The term white supremacy seems to be especially resisted by those whites who marched in the 1960s Civil Rights movement. For those of you who did march, I understand that you may have strong negative associations with the term. So let me acknowledge that your involvement was critical. I and many others are grateful for your activism. The racism you marched against was coming from white people (as it always does). In that, it was our problem, as it always has been. We needed to get involved. And precisely because our voices have been granted more legitimacy under white supremacy, we needed to use those voices to challenge the apartheid of the time. I sincerely thank all of the white people who put themselves on the line to protest.
Having said that, we can now move on to the next point: marching in the 60s did not certify you as racism-free for the rest of your lives, with no re-certification necessary, ever. Nor did it free you of any need for further accountability to people of color. And might there have been some of the more subtle (to whites) forms of racism perpetrated even as you marched? I am not talking about fire hoses on protesters or beatings at the lunch counter forms of racism. Of course you were, and are, against those explicit forms. I am talking about the white progressive forms of racism that support these more explicit forms; the white savior syndrome you likely brought with you (how could you not – you are a product of your culture), the condescension and patronizing, the marveling at how articulate the Black folks were, even as you took over their movement. I am talking about the reasons that have led folks to do things differently today; why we have Black Lives Matter (BLM) and Showing Up for Racial Justice (SURJ). BLM leads, and SURJ is expected to take its direction from BLM.
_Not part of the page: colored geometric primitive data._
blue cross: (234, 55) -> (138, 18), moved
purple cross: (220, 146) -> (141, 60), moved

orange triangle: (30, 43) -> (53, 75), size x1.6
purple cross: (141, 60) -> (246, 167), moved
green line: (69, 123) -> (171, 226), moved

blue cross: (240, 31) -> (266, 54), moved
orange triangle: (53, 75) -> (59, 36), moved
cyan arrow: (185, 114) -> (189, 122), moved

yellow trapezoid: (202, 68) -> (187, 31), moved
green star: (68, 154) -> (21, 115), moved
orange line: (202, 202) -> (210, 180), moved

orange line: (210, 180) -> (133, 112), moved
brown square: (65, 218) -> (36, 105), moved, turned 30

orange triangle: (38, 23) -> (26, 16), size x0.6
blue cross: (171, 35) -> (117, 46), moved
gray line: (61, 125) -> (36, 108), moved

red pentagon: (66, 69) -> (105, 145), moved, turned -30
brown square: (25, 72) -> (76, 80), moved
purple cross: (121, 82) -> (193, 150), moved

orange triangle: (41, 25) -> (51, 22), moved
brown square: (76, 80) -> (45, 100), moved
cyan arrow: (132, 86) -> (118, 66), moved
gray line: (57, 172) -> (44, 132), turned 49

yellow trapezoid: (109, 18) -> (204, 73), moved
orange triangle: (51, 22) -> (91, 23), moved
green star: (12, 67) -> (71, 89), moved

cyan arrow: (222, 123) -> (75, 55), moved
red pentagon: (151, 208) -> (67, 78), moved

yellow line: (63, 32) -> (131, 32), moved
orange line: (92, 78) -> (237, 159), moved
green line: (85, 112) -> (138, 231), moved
If we take a closer look at the stories we tell about Jackie Robinson, ourselves, and our activism, we see that these stories mask white supremacy by rendering invisible whites, white advantage, and the racist policies and practices of the institutions we control. This is what we need to make visible, understand, and interrupt.
So, no, we won’t stop using the term white supremacy.
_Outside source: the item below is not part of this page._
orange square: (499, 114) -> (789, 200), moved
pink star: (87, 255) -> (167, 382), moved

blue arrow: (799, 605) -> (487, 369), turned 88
It’s not on those of us involved in the movement today to change our language for further white comfort. In fact, that is the height of white entitlement. Rather, it is on white people to break out of our comfort zones, realize that things have changed, and initiate our continuing education and skill-building. The internet is over-flowing with excellent guides on how to do this. The inability (or refusal to do so) functions as a form of resistance to change and protection of a very limited and problematic world view. This resistance is not benign; it functions to hold the current racial order in place. No neutral stance exists. We need to move on and move forward, because we are calling it what it is: white supremacy.